Customer Challenge
A well-known U.S. talent agency needed an intelligent chatbot to automate and streamline interactions between job-seeking talent and hiring employers. The existing live chat system required 25 human agents to manually handle thousands of daily queries, leading to high operational costs, delays, and inconsistent user experiences reduced to 5 human agents.
Key challenges included:
- High Human Workload – Too many queries required manual responses, reducing efficiency.
- Context-Switching Complexity – Talent and employer queries required different knowledge bases, making a single bot ineffective.
- Delayed Resolution – Escalations to human agents caused long wait times.
- Lack of Real-Time Monitoring – No way for human agents to oversee conversations in real time.
- Scalability – The system was unable to handle surges in demand without hiring additional staff.
Solution Overview
A two-agent chatbot system was developed using Dialogflow, AWS Lambda, and React.js to create a real-time, scalable solution. The chatbot could:
- Dynamically route queries to either the Talent Agent or the Employer Agent based on user responses.

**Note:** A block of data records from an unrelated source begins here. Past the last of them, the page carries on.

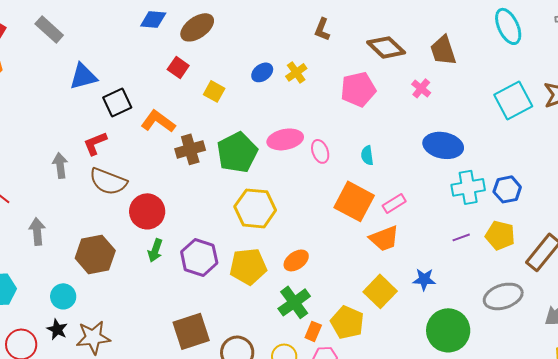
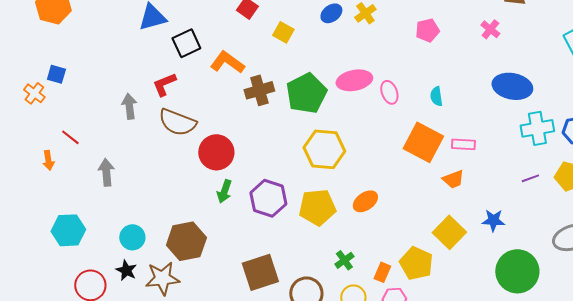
pink pentagon: (358, 89) -> (427, 30), size x0.7
pink rectangle: (394, 203) -> (463, 144), turned 35
orange trapezoid: (384, 238) -> (453, 179), size x0.7
brown hexagon: (95, 254) -> (186, 241), moved
green cross: (294, 302) -> (344, 260), moved, size x0.6

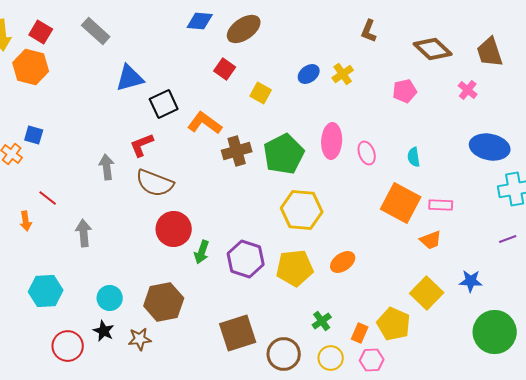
pink ellipse: (354, 80) -> (332, 141), turned -76
red circle: (216, 152) -> (174, 229), moved
brown star: (162, 278) -> (140, 339), size x0.7

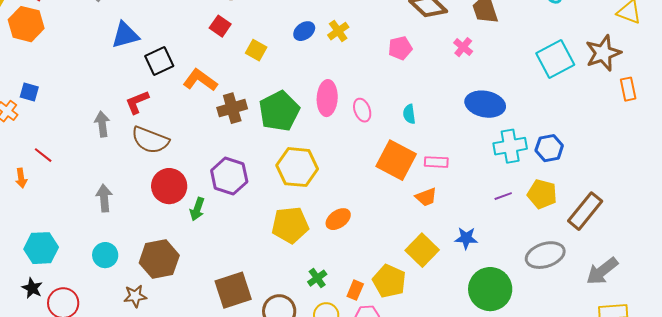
gray arrow: (84, 233) -> (104, 198), moved
purple hexagon: (246, 259) -> (229, 176), moved
black star: (104, 331) -> (32, 288), moved

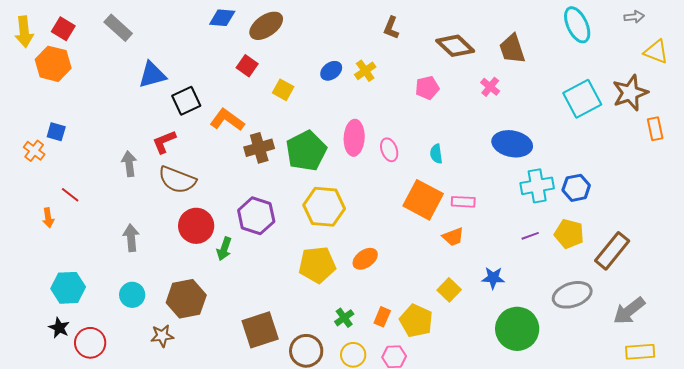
yellow square: (422, 250) -> (449, 290), size x0.7
orange rectangle: (355, 290) -> (382, 317), moved

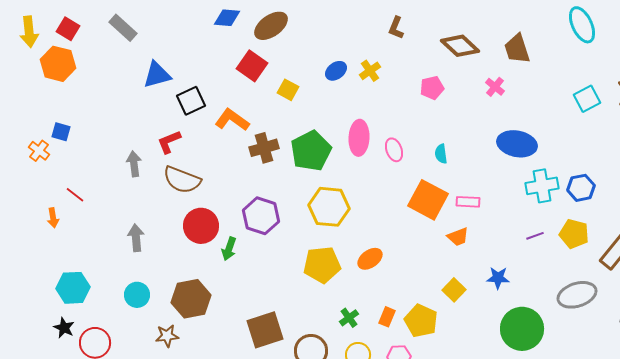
red square: (247, 66) -> (252, 66), size x1.4
cyan square: (582, 99) -> (587, 99), size x0.7

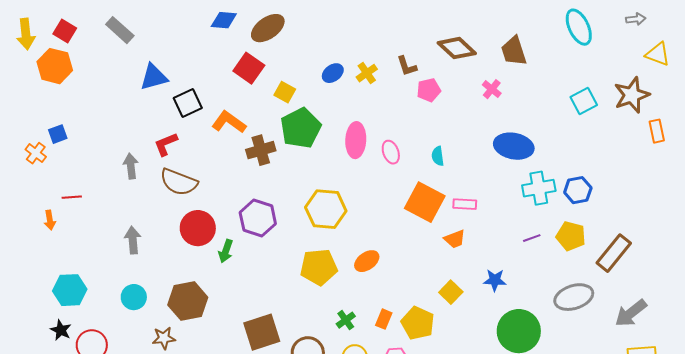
brown L-shape: (396, 28) -> (407, 66), moved, turned -40
blue square: (61, 132) -> (58, 134), turned -36
green pentagon: (311, 151) -> (301, 128), moved
red line: (75, 195) -> (72, 197), turned -42

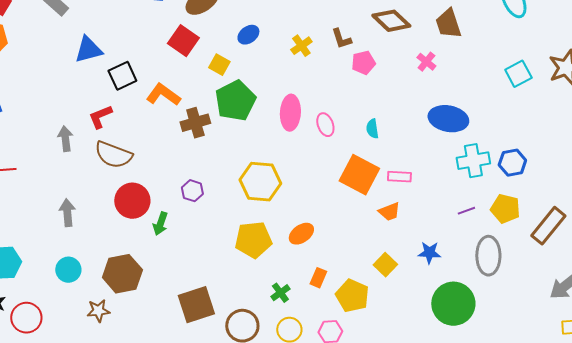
blue ellipse: (333, 73) -> (248, 35), moved
purple hexagon: (258, 218) -> (192, 191), size x0.6
gray ellipse: (574, 297) -> (488, 256), moved, turned -72
orange rectangle: (384, 319) -> (318, 278), moved

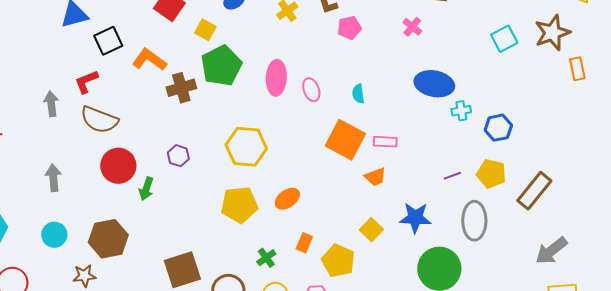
cyan cross: (473, 161) -> (461, 111), moved, size x0.6
blue star: (429, 253) -> (415, 218), size x1.4

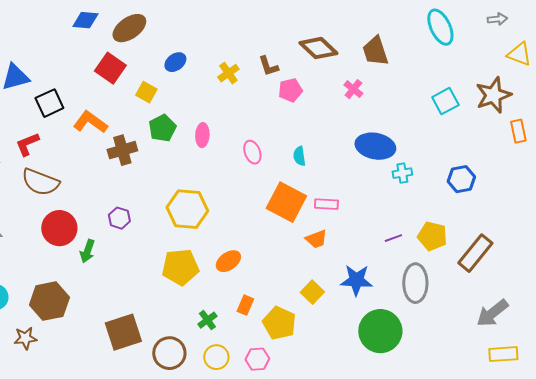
green pentagon: (221, 66) -> (162, 128), size x0.7
pink ellipse: (276, 78) -> (202, 135), moved, size x0.7
blue hexagon: (498, 128) -> (461, 179), moved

- Retry twice before escalating to a human agent.
- Allow human agents to take over in real time, with live chat notifications and conversation logs.

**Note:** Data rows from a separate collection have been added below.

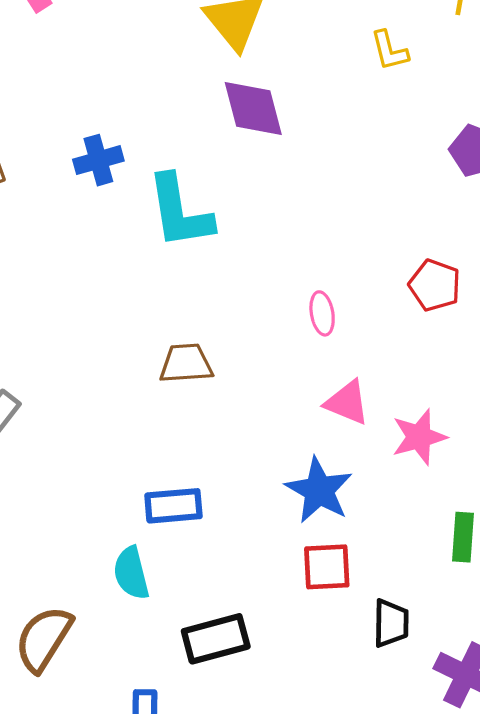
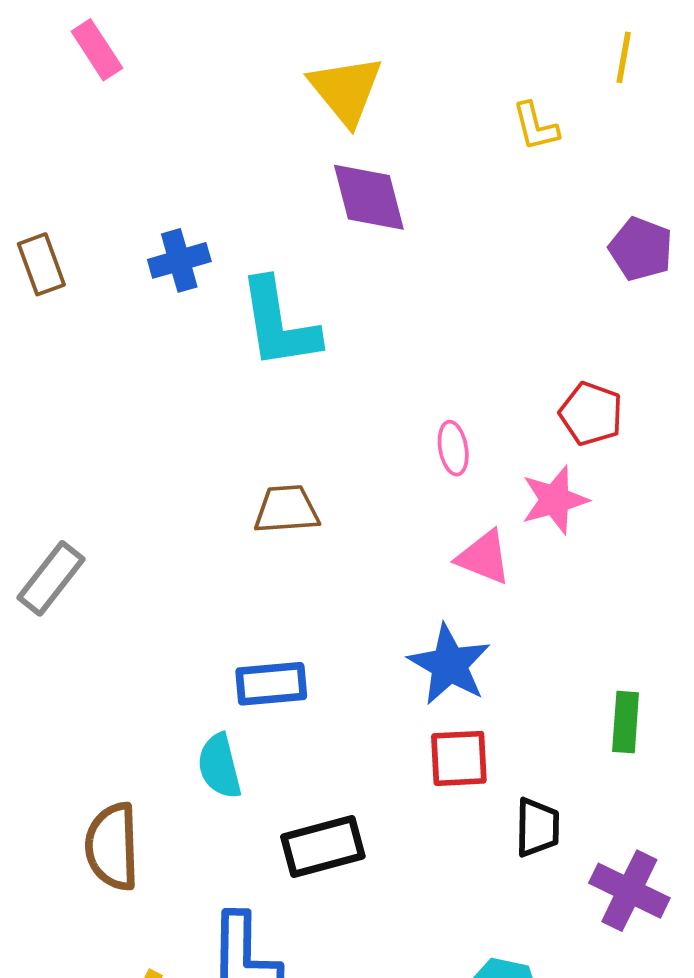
pink star: (419, 437) -> (555, 500), moved
brown semicircle: (44, 639) -> (112, 847), turned -34

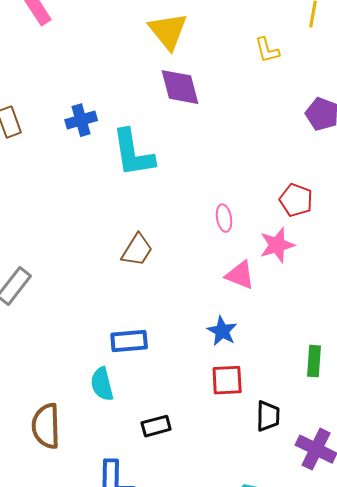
brown trapezoid: (287, 509) -> (137, 250), turned 126
blue star: (449, 665) -> (222, 331), size x0.7
black rectangle: (323, 847) -> (156, 426), size x0.7

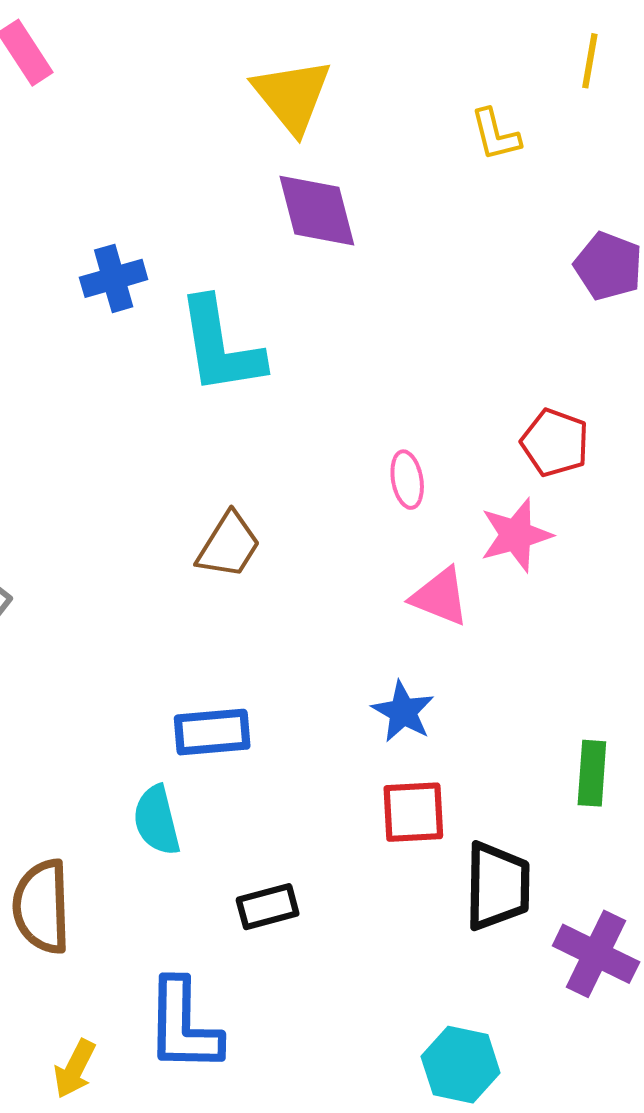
black trapezoid: (268, 416) -> (497, 886), size x1.4

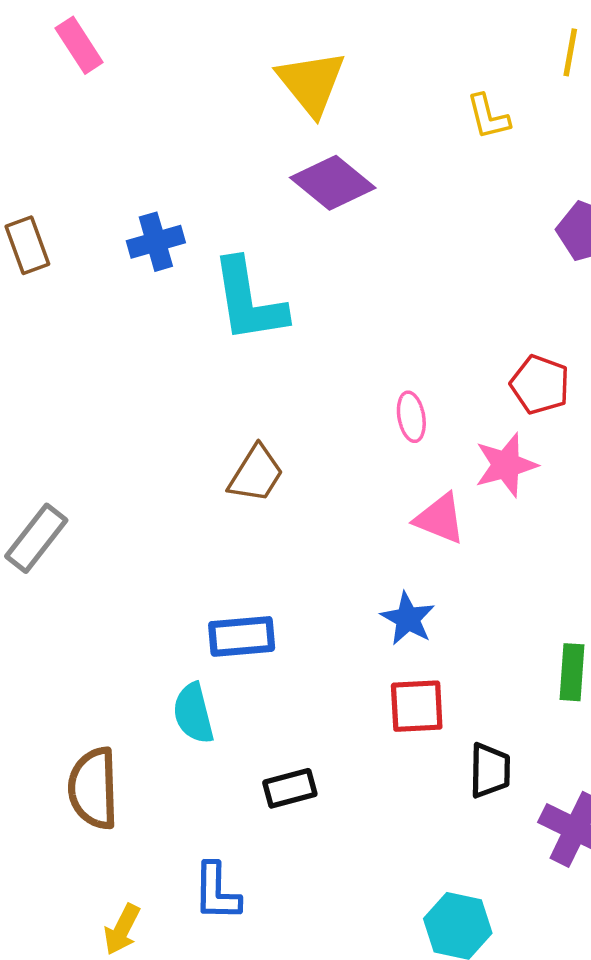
purple diamond: (317, 211) -> (333, 183), turned -36
black trapezoid: (497, 886) -> (490, 770), size x0.7
blue L-shape: (183, 1026) -> (217, 892), size x0.7

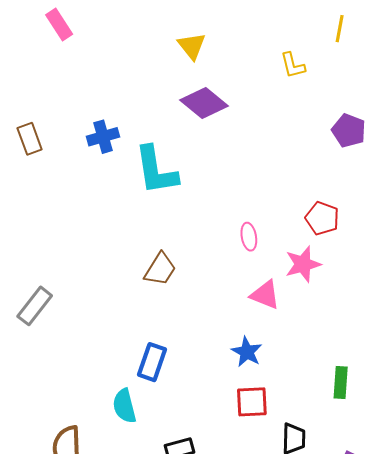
yellow triangle: (311, 83) -> (192, 46), size x0.7
blue rectangle: (242, 636) -> (152, 362), turned -66

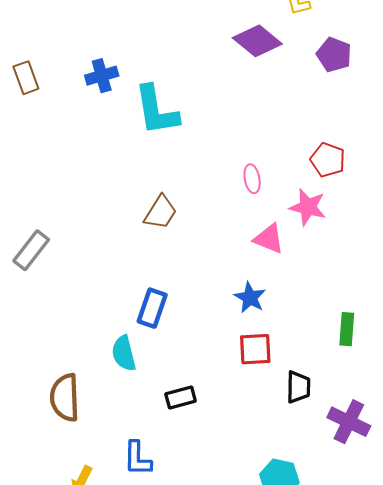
purple diamond: (204, 103) -> (257, 41), moved
purple pentagon: (349, 131) -> (334, 55), moved
pink star: (303, 264) -> (308, 207), turned 30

- Reduce human agents from 25 to 5 by automating most interactions.
Technologies Used
1. Conversational AI (Dialogflow CX & ES)
- Two AI agents:
- Talent Agent – Helps job seekers find relevant positions, update resumes, and answer application questions.
- Employer Agent – Assists hiring managers with job postings, interview scheduling, and candidate screening.
- Context-Aware Conversations – Dialogflow manages conversation flow, setting context from the first interaction.
- Fallback Handling – After two failed attempts to understand a user query, the chat escalates to a human agent.
2. Serverless Backend (Node.js + AWS Lambda)
- AWS Lambda handles intent matching and API requests, ensuring fast execution and auto-scaling.
- Socket.io enables real-time bidirectional communication between users and human agents.
- Separate Knowledge Bases are loaded per session to match the right responses.
3. Frontend (React.js)
- Custom Chat UI (Desktop & Mobile)
- Human Takeover – If escalation occurs, agents see blinking chat handles for urgent intervention.
- Real-Time Logs & Monitoring – Human agents can monitor chatbot-user interactions in real time.
- Push Notifications – Immediate alerts are sent to agents when intervention is needed.
Implementation Flow
- User initiates chat → Identifies as Talent or Employer.
- Dialogflow assigns the query to the appropriate agent.
- Backend (Node.js + AWS Lambda) processes requests and fetches relevant responses.
- Chatbot attempts two automated responses; if both fail, the system escalates to a human agent.
- Human agent notification triggers, and a blinking chat handle appears for immediate attention.
- Human agent joins live chat in React UI to resolve the issue.
- Conversation logs are recorded for analytics and training improvements.
Success Metrics & Results
- Reduced human agents from 25 → 5, cutting costs by 80%.
- Automated 90% of talent & employer queries without human intervention.
- Improved response time from 5-10 minutes to under 10 seconds.
- Increased user satisfaction due to fast and precise responses.
- Enhanced operational insights with real-time chat logs and analytics for agent performance tracking.
Future Enhancements
🔹 AI-Driven Job Matching – Recommend job postings dynamically based on resumes & employer needs.
🔹 Sentiment Analysis – Detect frustration and auto-escalate before user dissatisfaction rises.
🔹 Voice-Based Interaction – Add Google Assistant & Alexa integration for voice-based job searches.
🔹 Multilingual Support – Expand chatbot capabilities to support Spanish, French, and other languages.
🔹 Advanced Analytics Dashboard – Deeper insights into user behavior, dropout rates, and agent efficiency.
Conclusion
By leveraging Dialogflow, AWS Lambda, and React.js, the talent agency significantly reduced manual workload, cut costs, and improved response times. This scalable, AI-powered solution now efficiently manages thousands of conversations daily while ensuring human intervention only when necessary. Future enhancements will make the system even more intelligent, personalized, and proactive.